CYCLIST Jon Mould hopes he has got a fourth Commonwealth Games in him after finally medalling on the Gold Coast last month.

The Newport rider finished second in the men’s road race Down Under and the 27-year-old would love to turn silver into gold in Birmingham four years from now.

He went to Australia with ambitions of success on the track, however, things didn’t go to plan in both the points and scratch races.

But, fortunately for Mould, it all came together on Currumbin Beachfront when he teamed up with Luke Rowe, Pete Kibble, Dylan Kerfoot-Robson and Rhys Britton.

After nearly four hours of riding Mould was perfectly poised to strike for the front, and the Welshman looked set to strike gold heading into the final 100 metres.

He couldn’t quite hold on for first as Steele von Hoff edged past, but Mould had more than enough in his reserves to cross the line just behind the Australian.

“I went to get a medal on the track, that was my main aim for the Commonwealth Games, but that didn’t come off, so to pull it off in the road race makes it even better,” he said.
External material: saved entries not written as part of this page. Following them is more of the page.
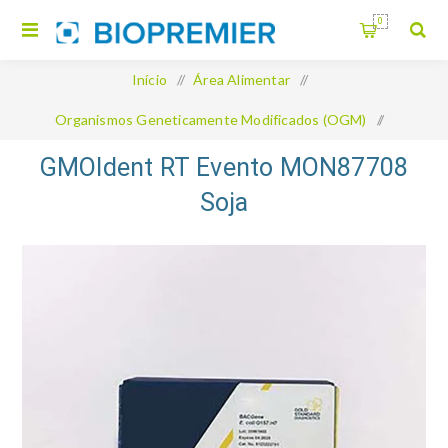
0
Início
/
Área Alimentar
/
Organismos Geneticamente Modificados (OGM)
/
GMOIdent RT Evento MON87708 Soja
GMOIdent RT Evento MON87708
Soja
“Sometimes when you want it a lot it doesn’t happen and in the road race I wasn’t thinking ‘I’m going to win a medal here’.

“I just raced like it was any other day, put myself in the right positions and rode really well with Luke, and it paid off.

“Me, Lewis (Oliva), Sam (Harrison) and Luke have been to three Commonwealth Games now, so hopefully I’ll make it to another one and try for gold.”

He added: “I’m happy with silver. I’ve thought about it and when I look back I couldn’t have done anything else.

“Steele was the fastest man in that group and has won from bigger bunch sprints at world tour level.

“So if I had tried a different tactic, like an attack, it would have come back and been a sprint between that group.

“When I made my move I started my sprint early and, watching it back, I couldn’t have done anything else, so I’m really happy with second.

“With about 200m to go I could see the finish and there was still no-one with me, but then Steele came around, and as soon as he did that I was conscious to make sure I stayed second.

“We looked at it and I was two bike lengths in front of third so it wasn’t too close in the end.”

He continued: “We didn’t know what race it was going to be. The Aussies could have raced really aggressively along with New Zealand and that would have split the race completely.

“We had a team of five to make sure we were on the front foot and being positive because that made it easier for us at the end.

“Luke was away early on, then I was, then Pete and then Dylan, who was in the main break of the day.

“The Aussies controlled it and brought it back and then on the last lap it all kicked off and there was a group of 12 by the finish. Luckily I was there and good enough to sprint at the end.

“Your legs are screaming but when it comes to the end of the race you’ve got enough in the tank to get across the line.

“I finished the race, went straight through to the ceremony and put the medal around my neck.

“It was only a week later that I looked back and felt really happy about it."